__Record excerpts__.
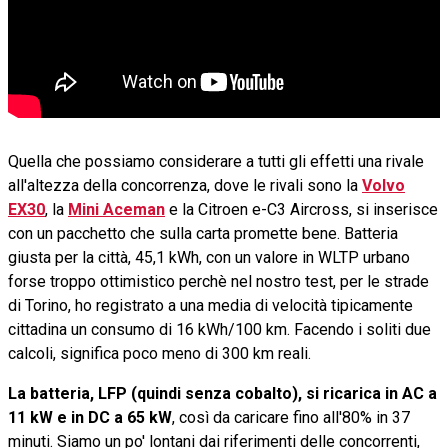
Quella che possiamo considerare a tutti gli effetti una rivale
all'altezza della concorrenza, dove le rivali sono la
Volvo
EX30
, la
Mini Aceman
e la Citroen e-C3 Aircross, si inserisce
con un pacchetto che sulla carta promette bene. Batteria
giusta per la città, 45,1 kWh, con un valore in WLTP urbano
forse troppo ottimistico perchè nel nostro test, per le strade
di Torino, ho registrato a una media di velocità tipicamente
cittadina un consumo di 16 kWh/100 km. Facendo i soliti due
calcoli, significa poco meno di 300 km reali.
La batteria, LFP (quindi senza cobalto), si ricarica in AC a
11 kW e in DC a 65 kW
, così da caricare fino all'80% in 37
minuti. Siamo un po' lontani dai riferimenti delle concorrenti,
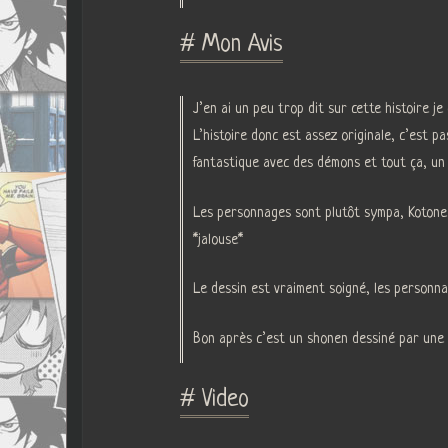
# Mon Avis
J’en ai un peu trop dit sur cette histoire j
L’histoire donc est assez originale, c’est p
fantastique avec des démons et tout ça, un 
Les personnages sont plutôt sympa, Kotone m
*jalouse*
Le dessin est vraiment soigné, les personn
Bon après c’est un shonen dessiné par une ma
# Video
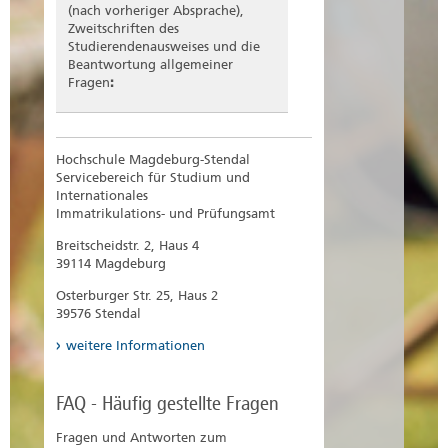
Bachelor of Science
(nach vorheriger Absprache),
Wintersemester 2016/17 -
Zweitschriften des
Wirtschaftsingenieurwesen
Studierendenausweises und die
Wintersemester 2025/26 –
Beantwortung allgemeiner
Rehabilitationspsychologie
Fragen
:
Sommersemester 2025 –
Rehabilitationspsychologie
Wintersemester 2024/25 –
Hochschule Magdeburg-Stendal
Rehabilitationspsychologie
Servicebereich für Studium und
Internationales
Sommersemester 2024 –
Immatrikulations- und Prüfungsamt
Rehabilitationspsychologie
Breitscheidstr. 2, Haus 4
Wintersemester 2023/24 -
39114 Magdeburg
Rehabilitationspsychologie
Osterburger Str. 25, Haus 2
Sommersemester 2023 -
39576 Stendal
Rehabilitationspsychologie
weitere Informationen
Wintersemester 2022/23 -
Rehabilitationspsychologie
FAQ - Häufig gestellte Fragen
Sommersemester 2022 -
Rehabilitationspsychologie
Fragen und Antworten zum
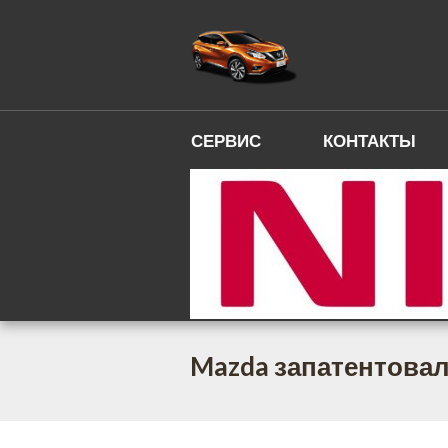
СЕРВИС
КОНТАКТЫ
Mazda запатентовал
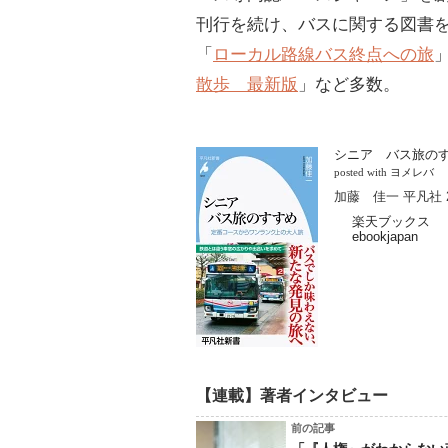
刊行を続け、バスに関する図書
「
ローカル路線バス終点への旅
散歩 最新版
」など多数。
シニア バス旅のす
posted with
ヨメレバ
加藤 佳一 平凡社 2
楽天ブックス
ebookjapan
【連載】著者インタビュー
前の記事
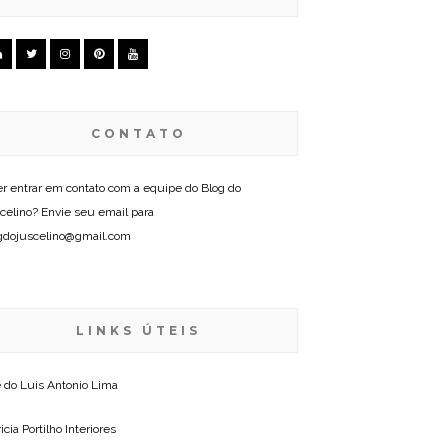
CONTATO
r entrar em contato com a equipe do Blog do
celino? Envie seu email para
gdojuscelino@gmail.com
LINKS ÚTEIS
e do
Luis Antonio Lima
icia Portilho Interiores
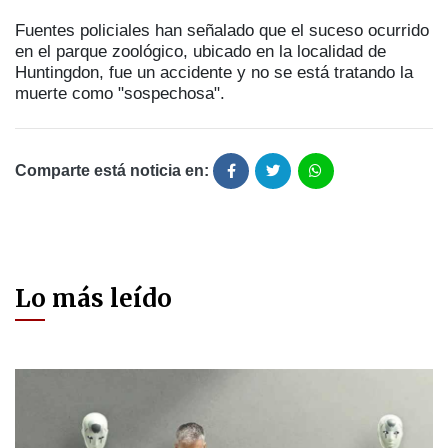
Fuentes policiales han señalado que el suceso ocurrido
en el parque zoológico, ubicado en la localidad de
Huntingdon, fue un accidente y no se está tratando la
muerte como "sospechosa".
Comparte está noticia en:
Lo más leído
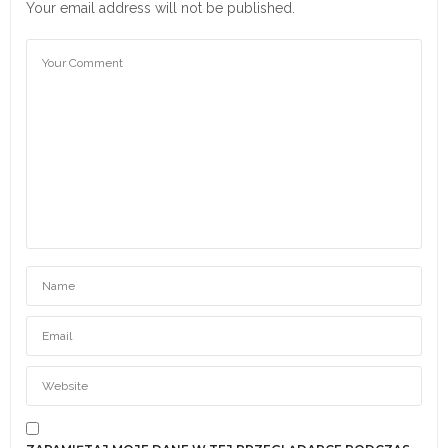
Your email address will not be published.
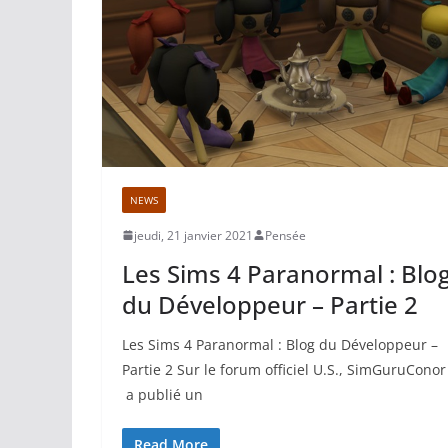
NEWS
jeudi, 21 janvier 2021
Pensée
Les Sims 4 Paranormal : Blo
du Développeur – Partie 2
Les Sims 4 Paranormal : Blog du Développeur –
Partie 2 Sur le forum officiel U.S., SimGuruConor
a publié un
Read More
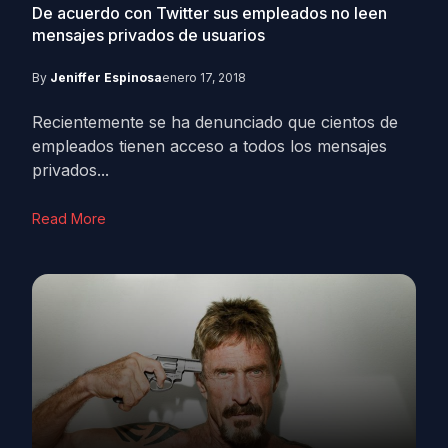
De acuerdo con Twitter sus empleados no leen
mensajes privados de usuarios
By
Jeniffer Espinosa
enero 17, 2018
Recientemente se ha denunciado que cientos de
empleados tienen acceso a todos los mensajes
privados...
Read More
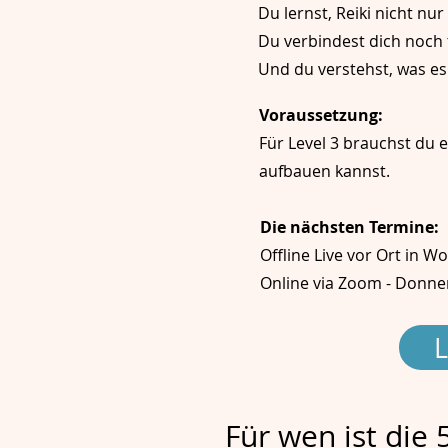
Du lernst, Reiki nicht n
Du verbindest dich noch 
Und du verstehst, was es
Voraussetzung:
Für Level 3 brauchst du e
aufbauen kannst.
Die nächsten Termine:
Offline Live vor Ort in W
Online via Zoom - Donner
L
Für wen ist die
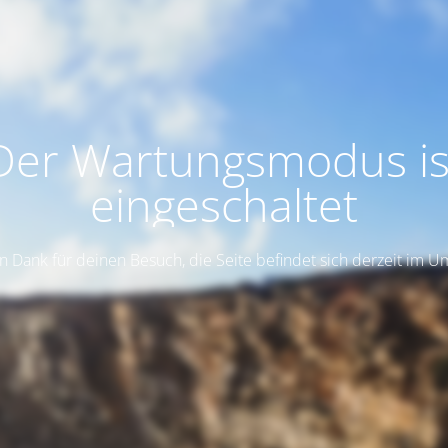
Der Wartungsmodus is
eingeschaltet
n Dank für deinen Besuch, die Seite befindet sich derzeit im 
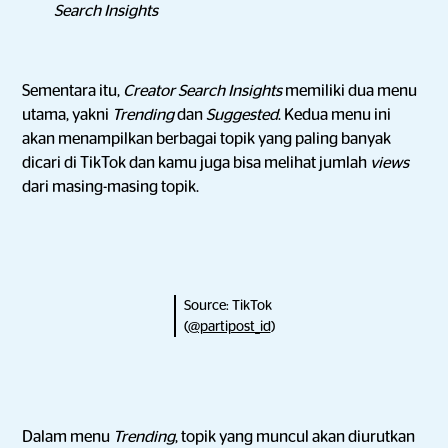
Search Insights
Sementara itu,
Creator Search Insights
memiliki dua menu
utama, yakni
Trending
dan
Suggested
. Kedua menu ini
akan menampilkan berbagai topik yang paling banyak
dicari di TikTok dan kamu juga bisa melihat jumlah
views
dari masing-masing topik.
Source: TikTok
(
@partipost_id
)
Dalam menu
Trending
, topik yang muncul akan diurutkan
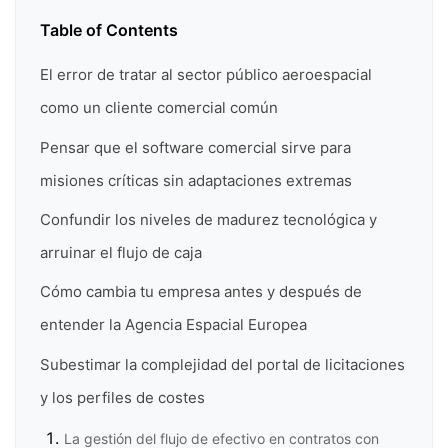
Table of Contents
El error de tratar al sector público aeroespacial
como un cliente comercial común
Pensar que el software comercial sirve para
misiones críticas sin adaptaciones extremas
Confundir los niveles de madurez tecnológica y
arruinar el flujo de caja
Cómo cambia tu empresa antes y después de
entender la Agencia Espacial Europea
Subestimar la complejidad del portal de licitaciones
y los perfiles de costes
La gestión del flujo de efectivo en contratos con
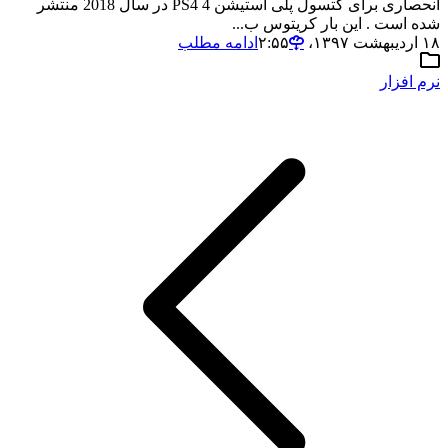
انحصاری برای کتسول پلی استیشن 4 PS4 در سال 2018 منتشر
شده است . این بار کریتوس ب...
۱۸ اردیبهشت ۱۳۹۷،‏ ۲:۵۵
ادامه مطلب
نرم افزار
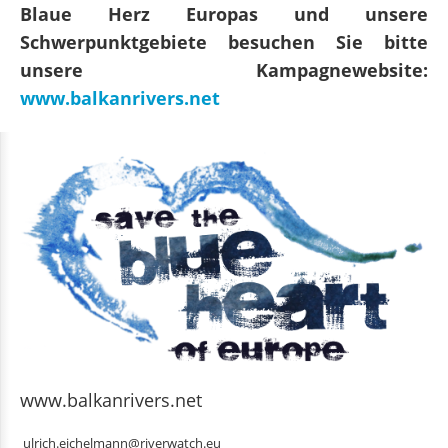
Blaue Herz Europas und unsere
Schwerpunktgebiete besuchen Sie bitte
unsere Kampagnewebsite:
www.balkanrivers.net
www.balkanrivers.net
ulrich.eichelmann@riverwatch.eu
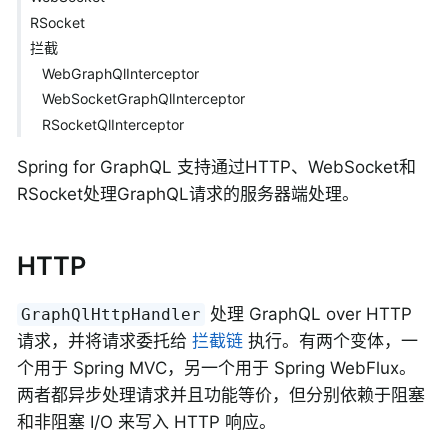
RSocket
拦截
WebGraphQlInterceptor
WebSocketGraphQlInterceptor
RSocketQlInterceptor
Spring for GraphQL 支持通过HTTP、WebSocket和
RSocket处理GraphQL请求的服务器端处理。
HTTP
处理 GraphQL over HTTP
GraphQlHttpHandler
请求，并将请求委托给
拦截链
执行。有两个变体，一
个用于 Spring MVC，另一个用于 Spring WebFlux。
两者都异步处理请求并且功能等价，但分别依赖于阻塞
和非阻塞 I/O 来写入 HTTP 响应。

__Task details__. Please set down the lines above word for word and leave out the pictures.

__Exercise output__.
Quella che possiamo considerare a tutti gli effetti una rivale
all'altezza della concorrenza, dove le rivali sono la
Volvo
EX30
, la
Mini Aceman
e la Citroen e-C3 Aircross, si inserisce
con un pacchetto che sulla carta promette bene. Batteria
giusta per la città, 45,1 kWh, con un valore in WLTP urbano
forse troppo ottimistico perchè nel nostro test, per le strade
di Torino, ho registrato a una media di velocità tipicamente
cittadina un consumo di 16 kWh/100 km. Facendo i soliti due
calcoli, significa poco meno di 300 km reali.
La batteria, LFP (quindi senza cobalto), si ricarica in AC a
11 kW e in DC a 65 kW
, così da caricare fino all'80% in 37
minuti. Siamo un po' lontani dai riferimenti delle concorrenti,
# Mon Avis
J’en ai un peu trop dit sur cette histoire j
L’histoire donc est assez originale, c’est p
fantastique avec des démons et tout ça, un 
Les personnages sont plutôt sympa, Kotone m
*jalouse*
Le dessin est vraiment soigné, les personn
Bon après c’est un shonen dessiné par une ma
# Video
Bachelor of Science
(nach vorheriger Absprache),
Wintersemester 2016/17 -
Zweitschriften des
Wirtschaftsingenieurwesen
Studierendenausweises und die
Wintersemester 2025/26 –
Beantwortung allgemeiner
Rehabilitationspsychologie
Fragen
:
Sommersemester 2025 –
Rehabilitationspsychologie
Wintersemester 2024/25 –
Hochschule Magdeburg-Stendal
Rehabilitationspsychologie
Servicebereich für Studium und
Internationales
Sommersemester 2024 –
Immatrikulations- und Prüfungsamt
Rehabilitationspsychologie
Breitscheidstr. 2, Haus 4
Wintersemester 2023/24 -
39114 Magdeburg
Rehabilitationspsychologie
Osterburger Str. 25, Haus 2
Sommersemester 2023 -
39576 Stendal
Rehabilitationspsychologie
weitere Informationen
Wintersemester 2022/23 -
Rehabilitationspsychologie
FAQ - Häufig gestellte Fragen
Sommersemester 2022 -
Rehabilitationspsychologie
Fragen und Antworten zum
СЕРВИС
КОНТАКТЫ
Mazda запатентовал
刊行を続け、バスに関する図書
「
ローカル路線バス終点への旅
散歩 最新版
」など多数。
シニア バス旅のす
posted with
ヨメレバ
加藤 佳一 平凡社 2
楽天ブックス
ebookjapan
【連載】著者インタビュー
前の記事
CONTATO
r entrar em contato com a equipe do Blog do
celino? Envie seu email para
gdojuscelino@gmail.com
LINKS ÚTEIS
e do
Luis Antonio Lima
icia Portilho Interiores
Fuentes policiales han señalado que el suceso ocurrido
en el parque zoológico, ubicado en la localidad de
Huntingdon, fue un accidente y no se está tratando la
muerte como "sospechosa".
Comparte está noticia en:
Lo más leído
Your email address will not be published.
NEWS
jeudi, 21 janvier 2021
Pensée
Les Sims 4 Paranormal : Blo
du Développeur – Partie 2
Les Sims 4 Paranormal : Blog du Développeur –
Partie 2 Sur le forum officiel U.S., SimGuruConor
a publié un
Read More
De acuerdo con Twitter sus empleados no leen
mensajes privados de usuarios
By
Jeniffer Espinosa
enero 17, 2018
Recientemente se ha denunciado que cientos de
empleados tienen acceso a todos los mensajes
privados...
Read More
Du lernst, Reiki nicht n
Du verbindest dich noch 
Und du verstehst, was es
Voraussetzung:
Für Level 3 brauchst du e
aufbauen kannst.
Die nächsten Termine:
Offline Live vor Ort in W
Online via Zoom - Donner
L
Für wen ist die
Der Wartungsmodus is
eingeschaltet
n Dank für deinen Besuch, die Seite befindet sich derzeit im 
Search Insights
Sementara itu,
Creator Search Insights
memiliki dua menu
utama, yakni
Trending
dan
Suggested
. Kedua menu ini
akan menampilkan berbagai topik yang paling banyak
dicari di TikTok dan kamu juga bisa melihat jumlah
views
dari masing-masing topik.
Source: TikTok
(
@partipost_id
)
Dalam menu
Trending
, topik yang muncul akan diurutkan
Table of Contents
El error de tratar al sector público aeroespacial
como un cliente comercial común
Pensar que el software comercial sirve para
misiones críticas sin adaptaciones extremas
Confundir los niveles de madurez tecnológica y
arruinar el flujo de caja
Cómo cambia tu empresa antes y después de
entender la Agencia Espacial Europea
Subestimar la complejidad del portal de licitaciones
y los perfiles de costes
La gestión del flujo de efectivo en contratos con
انحصاری برای کتسول پلی استیشن 4 PS4 در سال 2018 منتشر
شده است . این بار کریتوس ب...
۱۸ اردیبهشت ۱۳۹۷،‏ ۲:۵۵
ادامه مطلب
نرم افزار
Blaue Herz Europas und unsere
Schwerpunktgebiete besuchen Sie bitte
unsere Kampagnewebsite:
www.balkanrivers.net
www.balkanrivers.net
ulrich.eichelmann@riverwatch.eu
RSocket
拦截
WebGraphQlInterceptor
WebSocketGraphQlInterceptor
RSocketQlInterceptor
Spring for GraphQL 支持通过HTTP、WebSocket和
RSocket处理GraphQL请求的服务器端处理。
HTTP
处理 GraphQL over HTTP
GraphQlHttpHandler
请求，并将请求委托给
拦截链
执行。有两个变体，一
个用于 Spring MVC，另一个用于 Spring WebFlux。
两者都异步处理请求并且功能等价，但分别依赖于阻塞
和非阻塞 I/O 来写入 HTTP 响应。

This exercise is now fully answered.